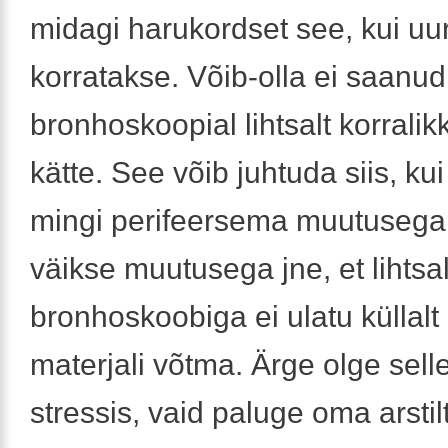
midagi harukordset see, kui uu
korratakse. Võib-olla ei saanu
bronhoskoopial lihtsalt korralik
kätte. See võib juhtuda siis, ku
mingi perifeersema muutusega võ
väikse muutusega jne, et lihtsal
bronhoskoobiga ei ulatu küllalt
materjali võtma. Ärge olge sell
stressis, vaid paluge oma arstil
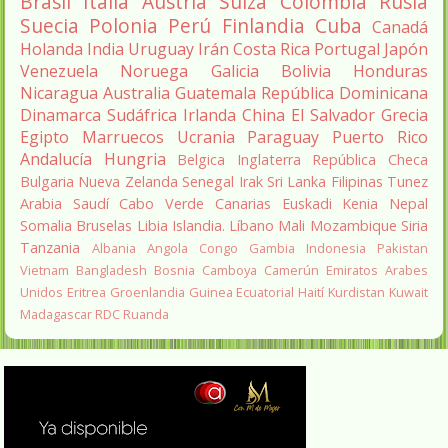
Brasil
Italia
Austria
Suiza
Colombia
Rusia
Suecia
Polonia
Perú
Finlandia
Cuba
Canadá
Holanda
India
Uruguay
Irán
Costa Rica
Portugal
Japón
Venezuela
Noruega
Galicia
Bolivia
Honduras
Nicaragua
Australia
Guatemala
República Dominicana
Dinamarca
Sudáfrica
Irlanda
China
El Salvador
Grecia
Egipto
Marruecos
Ucrania
Paraguay
Puerto Rico
Andalucía
Hungria
Belgica
Inglaterra
República Checa
Bulgaria
Nueva Zelanda
Senegal
Irak
Sri Lanka
Filipinas
Tunez
Arabia Saudí
Cabo Verde
Canarias
Euskadi
Kenia
Nepal
Somalia
Bruselas
Libia
Islandia.
Líbano
Mali
Mozambique
Siria
Tanzania
Albania
Angola
Congo
Gambia
Indonesia
Pakistan
Vietnam
Bangladesh
Bosnia
Camboya
Camerún
Emiratos Arabes
Unidos
Eritrea
Groenlandia
Guinea Ecuatorial
Haití
Kurdistan
Kuwait
Madagascar
RDC
Ruanda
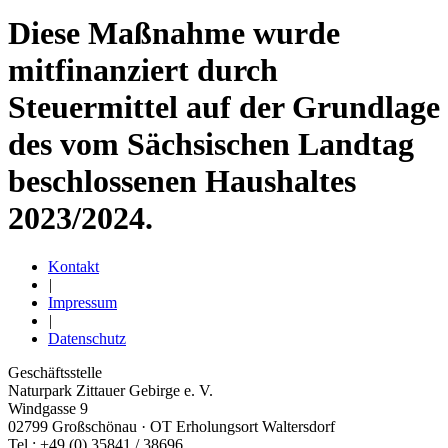
Diese Maßnahme wurde
mitfinanziert durch
Steuermittel auf der Grundlage
des vom Sächsischen Landtag
beschlossenen Haushaltes
2023/­2024.
Kontakt
|
Impressum
|
Datenschutz
Geschäftsstelle
Naturpark Zittauer Gebirge e. V.
Windgasse 9
02799 Großschönau · OT Erholungsort Waltersdorf
Tel.: +49 (0) 35841 /­ 38696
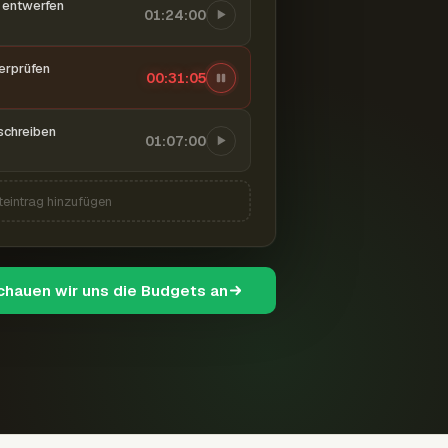
entwerfen
01:24:00
berprüfen
00:31:06
schreiben
01:07:00
teintrag hinzufügen
schauen wir uns die Budgets an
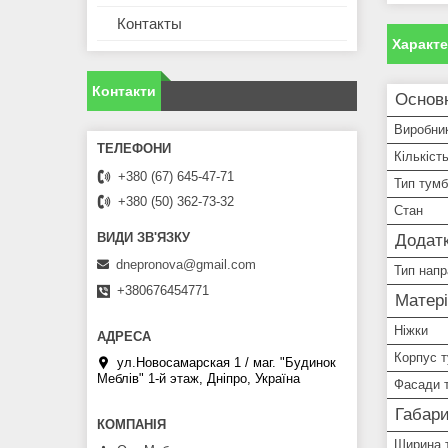
Контакты
Характ
Контакти
Основ
Виробни
Кількіст
+380 (67) 645-47-71
Тип тум
+380 (50) 362-73-32
Стан
Додатк
dnepronova@gmail.com
Тип нап
+380676454771
Матері
Ніжки
Корпус 
ул.Новосамарская 1 / маг. "Будинок
Меблiв" 1-й этаж, Дніпро, Україна
Фасади 
Габари
Ширина 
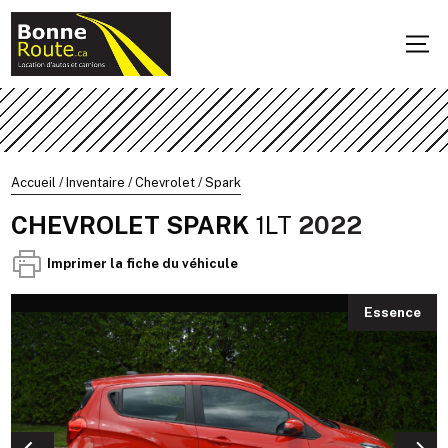
Accueil
/
Inventaire
/
Chevrolet
/
Spark
CHEVROLET
SPARK
1LT
2022
Imprimer la fiche du véhicule
Essence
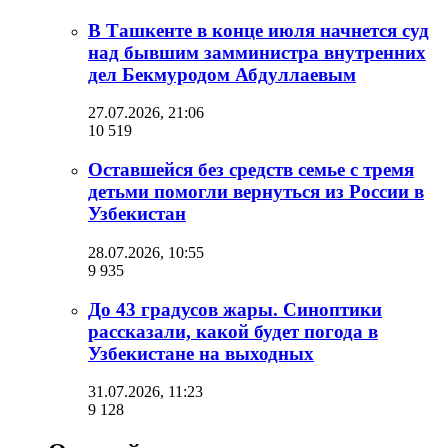
В Ташкенте в конце июля начнется суд
над бывшим замминистра внутренних
дел Бекмуродом Абдуллаевым
27.07.2026, 21:06
10 519
Оставшейся без средств семье с тремя
детьми помогли вернуться из России в
Узбекистан
28.07.2026, 10:55
9 935
До 43 градусов жары. Синоптики
рассказали, какой будет погода в
Узбекистане на выходных
31.07.2026, 11:23
9 128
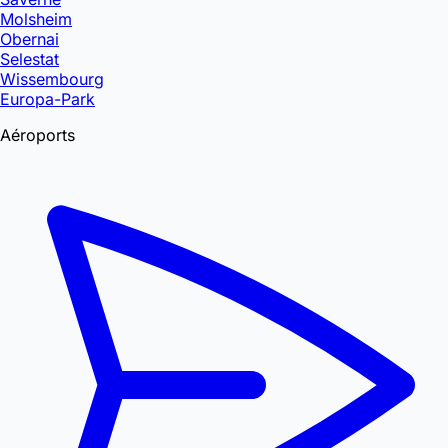
Molsheim
Obernai
Selestat
Wissembourg
Europa-Park
Aéroports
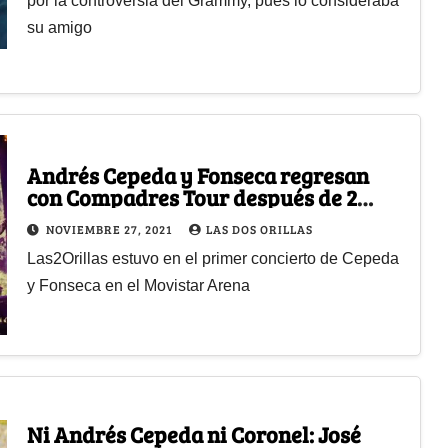
por la controversia del Grammy, pues lo consideraba
su amigo
Andrés Cepeda y Fonseca regresan
con Compadres Tour después de 2
años
NOVIEMBRE 27, 2021
LAS DOS ORILLAS
Las2Orillas estuvo en el primer concierto de Cepeda
y Fonseca en el Movistar Arena
Ni Andrés Cepeda ni Coronel: José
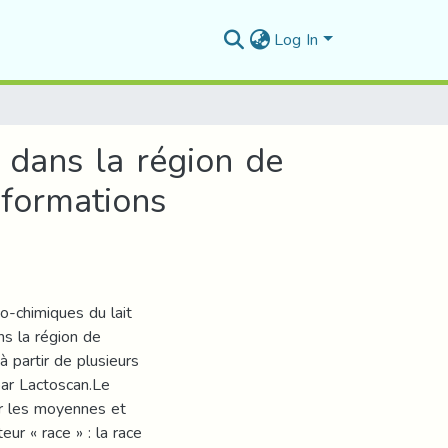
Log In
n dans la région de
sformations
o-chimiques du lait
ns la région de
 à partir de plusieurs
par Lactoscan.Le
ir les moyennes et
ur « race » : la race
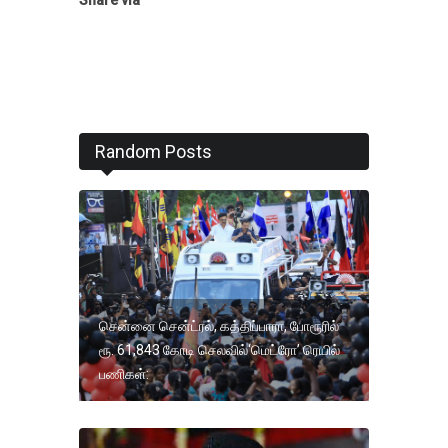
Random Posts
சென்னை சென்ட்ரல், கத்திப்பாரா, போரூரில்
ரூ. 61,843 கோடி செலவில்‘மெட்ரோ’ ரெயில்
பணிகள்:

Task to carry out:
Output the material above verbatim but exclude each picture.

Expected answer:
midagi harukordset see, kui uu
korratakse. Võib-olla ei saanu
bronhoskoopial lihtsalt korralik
kätte. See võib juhtuda siis, ku
mingi perifeersema muutusega võ
väikse muutusega jne, et lihtsal
bronhoskoobiga ei ulatu küllalt
materjali võtma. Ärge olge sell
stressis, vaid paluge oma arstil
Brasil
Italia
Austria
Suiza
Colombia
Rusia
Suecia
Polonia
Perú
Finlandia
Cuba
Canadá
Holanda
India
Uruguay
Irán
Costa Rica
Portugal
Japón
Venezuela
Noruega
Galicia
Bolivia
Honduras
Nicaragua
Australia
Guatemala
República Dominicana
Dinamarca
Sudáfrica
Irlanda
China
El Salvador
Grecia
Egipto
Marruecos
Ucrania
Paraguay
Puerto Rico
Andalucía
Hungria
Belgica
Inglaterra
República Checa
Bulgaria
Nueva Zelanda
Senegal
Irak
Sri Lanka
Filipinas
Tunez
Arabia Saudí
Cabo Verde
Canarias
Euskadi
Kenia
Nepal
Somalia
Bruselas
Libia
Islandia.
Líbano
Mali
Mozambique
Siria
Tanzania
Albania
Angola
Congo
Gambia
Indonesia
Pakistan
Vietnam
Bangladesh
Bosnia
Camboya
Camerún
Emiratos Arabes
Unidos
Eritrea
Groenlandia
Guinea Ecuatorial
Haití
Kurdistan
Kuwait
Madagascar
RDC
Ruanda
Diese Maßnahme wurde
mitfinanziert durch
Steuermittel auf der Grundlage
des vom Sächsischen Landtag
beschlossenen Haushaltes
2023/­2024.
Kontakt
|
Impressum
|
Datenschutz
Geschäftsstelle
Naturpark Zittauer Gebirge e. V.
Windgasse 9
02799 Großschönau · OT Erholungsort Waltersdorf
Tel.: +49 (0) 35841 /­ 38696
entwerfen
01:24:00
berprüfen
00:31:06
schreiben
01:07:00
teintrag hinzufügen
schauen wir uns die Budgets an
Контакты
Характ
Контакти
Основ
Виробни
Кількіст
+380 (67) 645-47-71
Тип тум
+380 (50) 362-73-32
Стан
Додатк
dnepronova@gmail.com
Тип нап
+380676454771
Матері
Ніжки
Корпус 
ул.Новосамарская 1 / маг. "Будинок
Меблiв" 1-й этаж, Дніпро, Україна
Фасади 
Габари
Ширина 
Accueil
/
Inventaire
/
Chevrolet
/
Spark
CHEVROLET
SPARK
1LT
2022
Imprimer la fiche du véhicule
Essence
В Ташкенте в конце июля начнется суд
над бывшим замминистра внутренних
дел Бекмуродом Абдуллаевым
27.07.2026, 21:06
10 519
Оставшейся без средств семье с тремя
детьми помогли вернуться из России в
Узбекистан
28.07.2026, 10:55
9 935
До 43 градусов жары. Синоптики
рассказали, какой будет погода в
Узбекистане на выходных
31.07.2026, 11:23
9 128
Molsheim
Obernai
Selestat
Wissembourg
Europa-Park
Aéroports
por la controversia del Grammy, pues lo consideraba
su amigo
Andrés Cepeda y Fonseca regresan
con Compadres Tour después de 2
años
NOVIEMBRE 27, 2021
LAS DOS ORILLAS
Las2Orillas estuvo en el primer concierto de Cepeda
y Fonseca en el Movistar Arena
Ni Andrés Cepeda ni Coronel: José
Log In
n dans la région de
sformations
o-chimiques du lait
ns la région de
 à partir de plusieurs
par Lactoscan.Le
ir les moyennes et
ur « race » : la race
Random Posts
சென்னை சென்ட்ரல், கத்திப்பாரா, போரூரில்
ரூ. 61,843 கோடி செலவில்‘மெட்ரோ’ ரெயில்
பணிகள்:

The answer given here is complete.